SANTO DOMINGO, Dominican Republic The United States lost two gold medals at the Pan American Games on Tuesday after sprinter Mickey Grimes failed a doping test.
Hours later, the Americans swept all five swimming races. But Cuba won its ninth baseball championship, beating the United States 3-1.
Grimes was found to have excessive levels of ephedrine, a banned stimulant, and was stripped of his title in the 100-meter dash. He also led off the victorious 400-meter relay team that games officials said will lose its gold.
''I understand that athletes need to take responsibility for everything we put in our bodies,'' Grimes said in a statement released through the U.S. Olympic Committee. ''I made a mistake and I know that my action carries with it a penalty.

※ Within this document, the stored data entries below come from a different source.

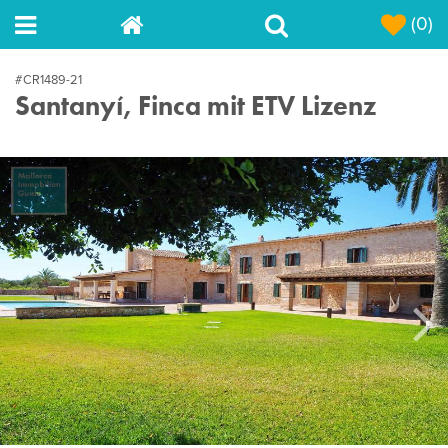
(0)
#CR1489-21
Santanyí, Finca mit ETV Lizenz
Next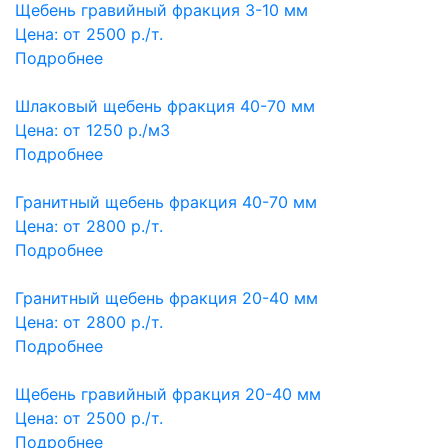
Щебень гравийный фракция 3-10 мм
Цена: от
2500
р./т.
Подробнее
Шлаковый щебень фракция 40-70 мм
Цена: от
1250
р./м3
Подробнее
Гранитный щебень фракция 40-70 мм
Цена: от
2800
р./т.
Подробнее
Гранитный щебень фракция 20-40 мм
Цена: от
2800
р./т.
Подробнее
Щебень гравийный фракция 20-40 мм
Цена: от
2500
р./т.
Подробнее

''I sincerely regret letting down the U.S. delegation and my country, and I look forward to representing my country in the future.''
It was the second time in three days a gold medalist failed a doping test. On Sunday, Surinam's 800-meter winner Letitia Vriesde tested positive for excessive levels of caffeine and was stripped of her gold medal. Vriesde later admitted her guilt, games officials said.
An ephedrine positive carries a maximum penalty of disqualification from the meet and a public warning, but no suspension.
''USA Track & Field regrets Mickey Grimes' mistake,'' the federation said in a statement. ''We have spoken to Mickey, and we feel assured that he had no intention of gaining any competitive advantage. Mickey is one of our top young athletes, and he has learned an important and difficult lesson from his error.''
Grimes, of Los Angeles, had 13.7 micrograms per milliliter of ephedrine in his system; the legal limit is 10.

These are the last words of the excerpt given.